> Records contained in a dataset

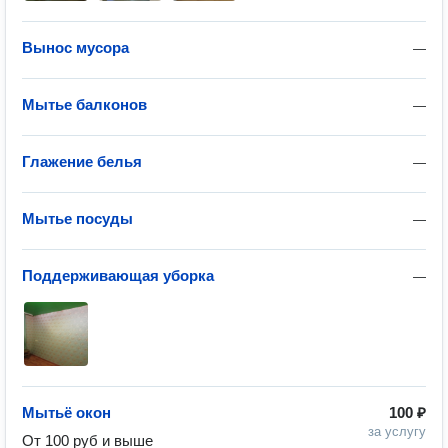
Вынос мусора
—
Мытье балконов
—
Глажение белья
—
Мытье посуды
—
Поддерживающая уборка
—
Мытьё окон
100 ₽
за услугу
От 100 руб и выше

> Task details
Word-for-word repeat, images excluded: return all the data.

> Answer box
Вынос мусора
—
Мытье балконов
—
Глажение белья
—
Мытье посуды
—
Поддерживающая уборка
—
Мытьё окон
100 ₽
за услугу
От 100 руб и выше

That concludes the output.